WORK INSTRUCTION:
Gather all lines in the entries below that include the word "being".

————

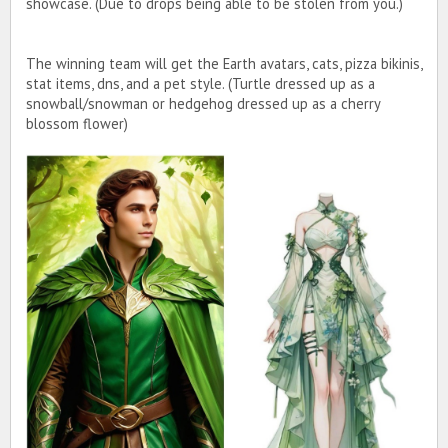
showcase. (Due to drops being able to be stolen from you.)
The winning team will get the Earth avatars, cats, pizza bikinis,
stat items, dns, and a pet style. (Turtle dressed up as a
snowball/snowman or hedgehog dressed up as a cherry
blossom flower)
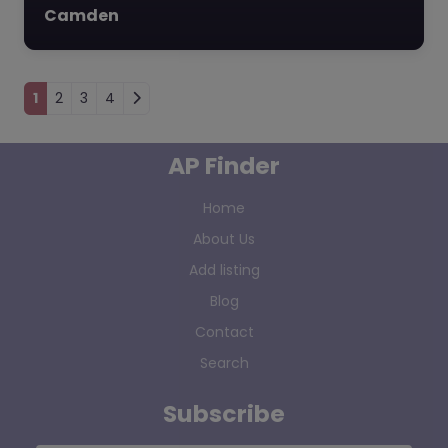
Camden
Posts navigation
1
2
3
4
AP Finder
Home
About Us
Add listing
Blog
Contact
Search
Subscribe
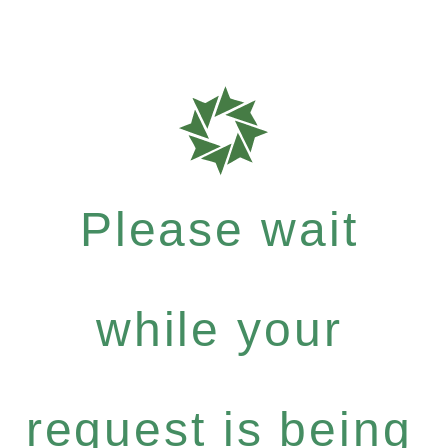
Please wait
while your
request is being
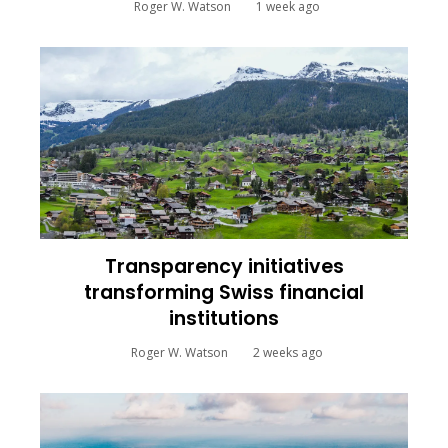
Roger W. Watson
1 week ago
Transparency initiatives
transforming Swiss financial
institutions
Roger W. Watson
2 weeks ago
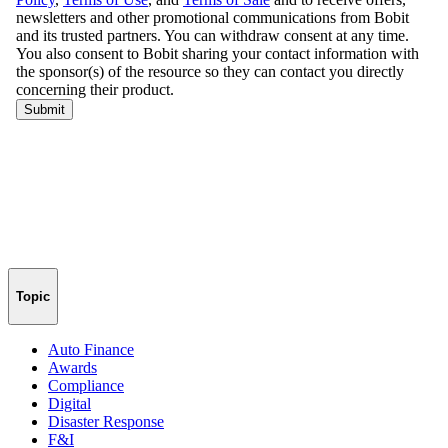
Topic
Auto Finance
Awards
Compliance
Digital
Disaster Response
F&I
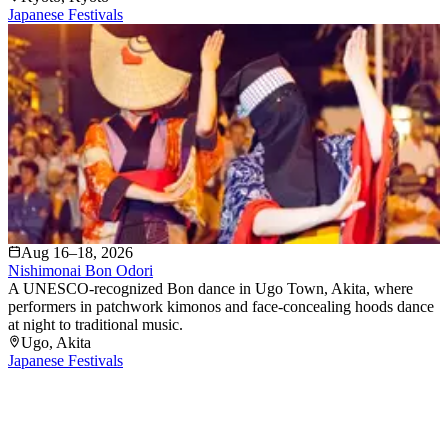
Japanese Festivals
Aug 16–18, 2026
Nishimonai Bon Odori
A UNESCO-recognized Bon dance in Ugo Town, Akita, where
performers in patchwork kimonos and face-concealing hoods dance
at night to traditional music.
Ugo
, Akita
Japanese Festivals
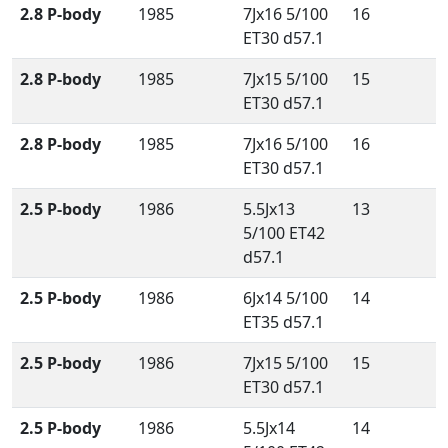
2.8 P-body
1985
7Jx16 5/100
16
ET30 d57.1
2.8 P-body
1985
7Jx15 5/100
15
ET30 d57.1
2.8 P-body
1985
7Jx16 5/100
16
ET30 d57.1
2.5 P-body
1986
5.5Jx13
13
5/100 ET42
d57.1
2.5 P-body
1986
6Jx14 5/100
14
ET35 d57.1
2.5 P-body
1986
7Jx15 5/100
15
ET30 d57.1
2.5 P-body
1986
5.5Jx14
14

————

EXERCISE OUTPUT:
showcase. (Due to drops being able to be stolen from you.)
request is being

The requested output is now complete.